* Supplied records:
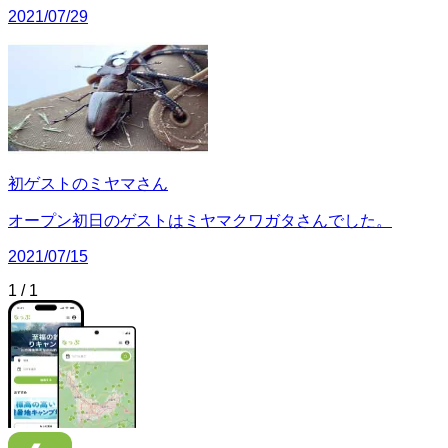
2021/07/29
初ゲストのミヤマさん
オープン初日のゲストはミヤマクワガタさんでした。
2021/07/15
1
/
1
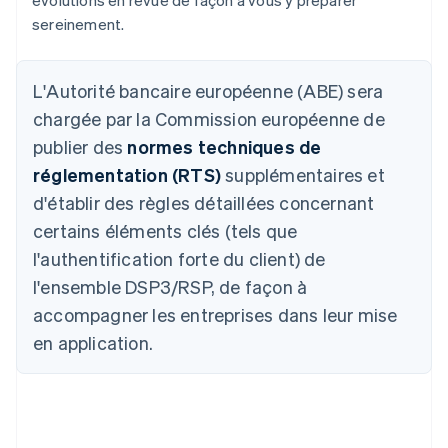
sereinement.
L'Autorité bancaire européenne (ABE) sera
chargée par la Commission européenne de
publier des
normes techniques de
réglementation (RTS)
supplémentaires et
d'établir des règles détaillées concernant
certains éléments clés (tels que
l'authentification forte du client) de
l'ensemble DSP3/RSP, de façon à
accompagner les entreprises dans leur mise
en application.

* Assigned task: Hand back the data exactly as it appears, with all pictures cut.

* Exercise response:
2021/07/29
初ゲストのミヤマさん
オープン初日のゲストはミヤマクワガタさんでした。
2021/07/15
1
/
1
sereinement.
L'Autorité bancaire européenne (ABE) sera
chargée par la Commission européenne de
publier des
normes techniques de
réglementation (RTS)
supplémentaires et
d'établir des règles détaillées concernant
certains éléments clés (tels que
l'authentification forte du client) de
l'ensemble DSP3/RSP, de façon à
accompagner les entreprises dans leur mise
en application.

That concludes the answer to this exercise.